## EXERCISE PROMPT
List each line of the data that holds the string "Julian".

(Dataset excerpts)
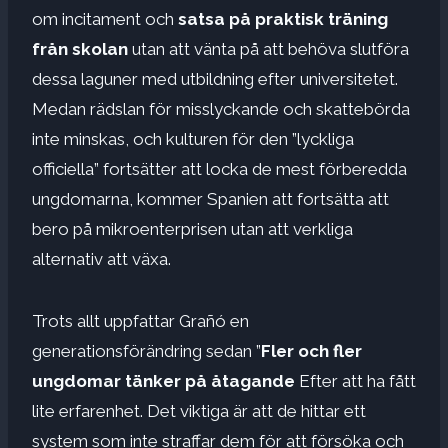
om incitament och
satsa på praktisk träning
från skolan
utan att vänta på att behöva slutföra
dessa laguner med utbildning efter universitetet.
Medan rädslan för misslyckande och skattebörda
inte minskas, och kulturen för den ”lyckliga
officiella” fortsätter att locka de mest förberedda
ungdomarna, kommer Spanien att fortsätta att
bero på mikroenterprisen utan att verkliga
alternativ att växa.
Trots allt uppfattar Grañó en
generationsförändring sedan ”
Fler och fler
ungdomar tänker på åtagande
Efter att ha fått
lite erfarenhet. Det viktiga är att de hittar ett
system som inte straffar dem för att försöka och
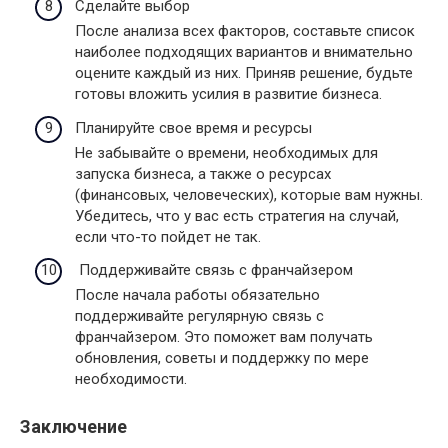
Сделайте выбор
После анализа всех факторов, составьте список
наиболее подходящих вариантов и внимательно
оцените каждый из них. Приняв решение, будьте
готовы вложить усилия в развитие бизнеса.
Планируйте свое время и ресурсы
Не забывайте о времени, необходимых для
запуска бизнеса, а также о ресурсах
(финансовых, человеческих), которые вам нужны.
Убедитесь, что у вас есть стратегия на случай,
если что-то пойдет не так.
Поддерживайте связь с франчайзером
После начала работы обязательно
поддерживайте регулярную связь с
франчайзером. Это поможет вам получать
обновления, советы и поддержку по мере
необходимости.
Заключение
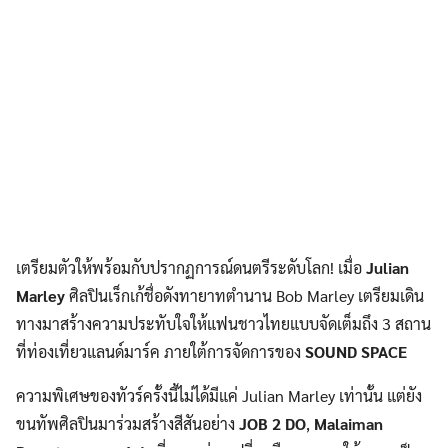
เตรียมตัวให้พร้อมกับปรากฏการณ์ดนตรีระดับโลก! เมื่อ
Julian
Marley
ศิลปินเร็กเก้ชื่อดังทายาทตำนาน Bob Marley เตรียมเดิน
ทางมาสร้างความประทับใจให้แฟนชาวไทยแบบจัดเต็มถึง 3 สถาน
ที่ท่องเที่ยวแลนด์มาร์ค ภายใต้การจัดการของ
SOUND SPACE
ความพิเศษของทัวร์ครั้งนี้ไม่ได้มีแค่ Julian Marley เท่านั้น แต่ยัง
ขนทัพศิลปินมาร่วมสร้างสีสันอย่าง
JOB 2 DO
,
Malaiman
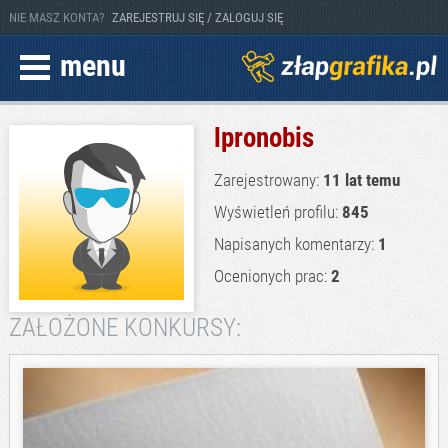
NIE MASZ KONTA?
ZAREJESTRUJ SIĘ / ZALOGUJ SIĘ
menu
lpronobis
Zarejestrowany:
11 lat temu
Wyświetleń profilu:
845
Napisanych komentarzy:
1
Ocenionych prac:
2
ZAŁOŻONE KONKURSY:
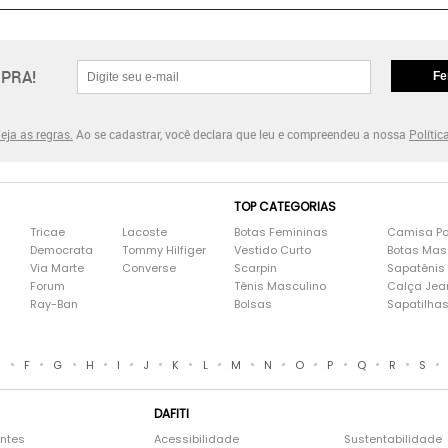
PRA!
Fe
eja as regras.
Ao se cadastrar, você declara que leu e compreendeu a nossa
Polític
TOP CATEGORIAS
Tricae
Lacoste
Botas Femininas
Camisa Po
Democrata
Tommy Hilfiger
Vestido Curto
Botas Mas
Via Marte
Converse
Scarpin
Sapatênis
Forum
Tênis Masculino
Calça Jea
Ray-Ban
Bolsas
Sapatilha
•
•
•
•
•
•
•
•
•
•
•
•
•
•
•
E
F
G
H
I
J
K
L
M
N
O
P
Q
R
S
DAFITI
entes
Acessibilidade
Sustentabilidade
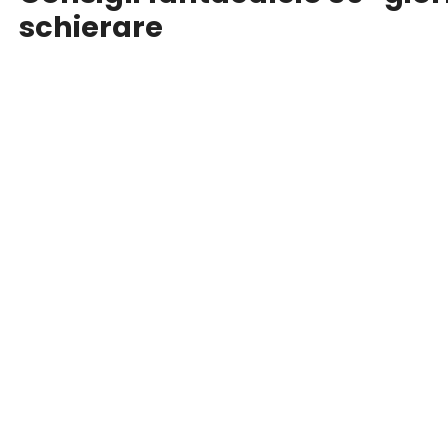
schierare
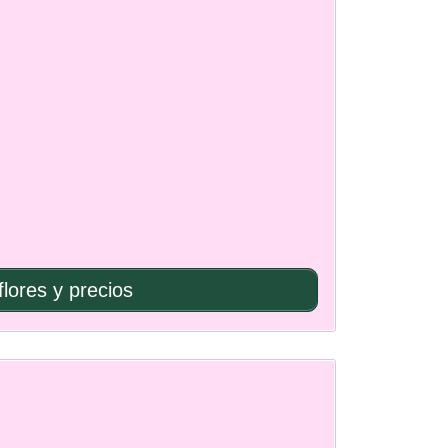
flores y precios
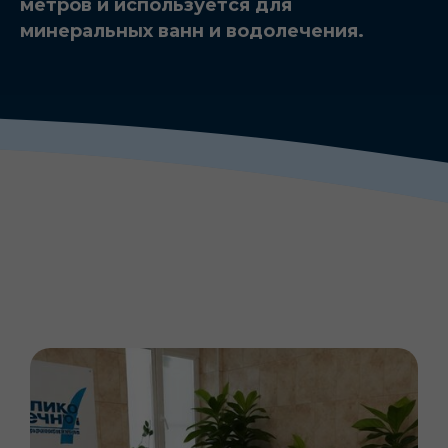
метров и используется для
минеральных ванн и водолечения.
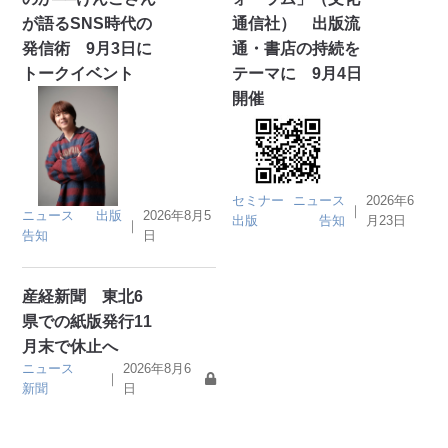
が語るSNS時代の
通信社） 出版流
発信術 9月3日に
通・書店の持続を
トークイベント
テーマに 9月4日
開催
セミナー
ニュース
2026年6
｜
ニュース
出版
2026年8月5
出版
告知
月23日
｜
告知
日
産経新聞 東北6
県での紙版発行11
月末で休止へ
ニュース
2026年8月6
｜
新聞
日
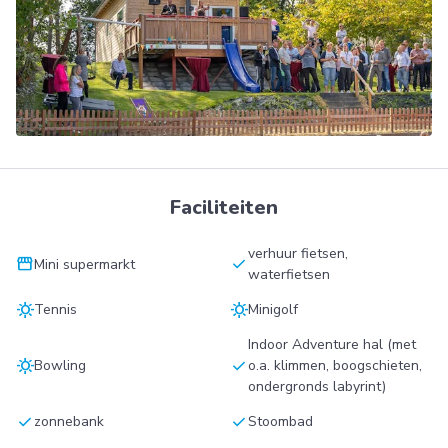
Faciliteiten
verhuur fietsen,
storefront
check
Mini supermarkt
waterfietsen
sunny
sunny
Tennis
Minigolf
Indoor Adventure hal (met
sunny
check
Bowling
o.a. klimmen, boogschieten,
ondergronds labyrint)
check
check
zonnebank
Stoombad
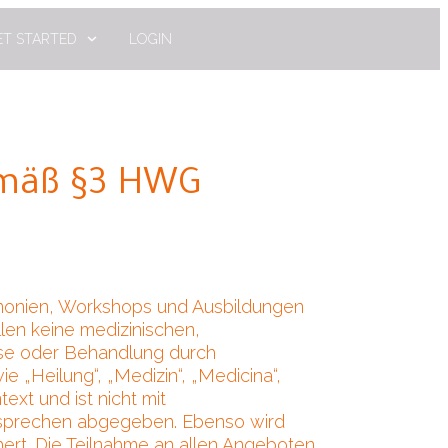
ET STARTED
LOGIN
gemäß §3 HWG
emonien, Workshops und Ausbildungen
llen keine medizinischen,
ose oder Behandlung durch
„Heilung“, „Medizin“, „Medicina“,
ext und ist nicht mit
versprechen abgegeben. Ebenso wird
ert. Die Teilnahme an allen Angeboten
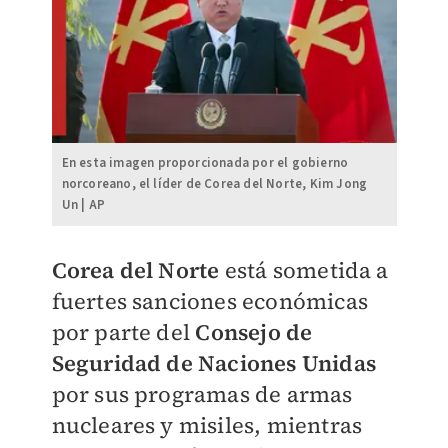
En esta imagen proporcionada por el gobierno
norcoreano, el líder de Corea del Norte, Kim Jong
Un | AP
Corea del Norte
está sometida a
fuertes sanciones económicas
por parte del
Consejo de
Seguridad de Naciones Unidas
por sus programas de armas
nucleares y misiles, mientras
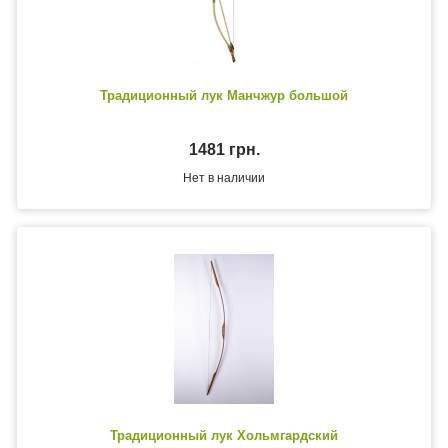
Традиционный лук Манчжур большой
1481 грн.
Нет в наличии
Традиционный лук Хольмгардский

## SOLUTION FOR THIS TASK
Julian
ความพิเศษของทัวร์ครั้งนี้ไม่ได้มีแค่ Julian Marley เท่านั้น แต่ยัง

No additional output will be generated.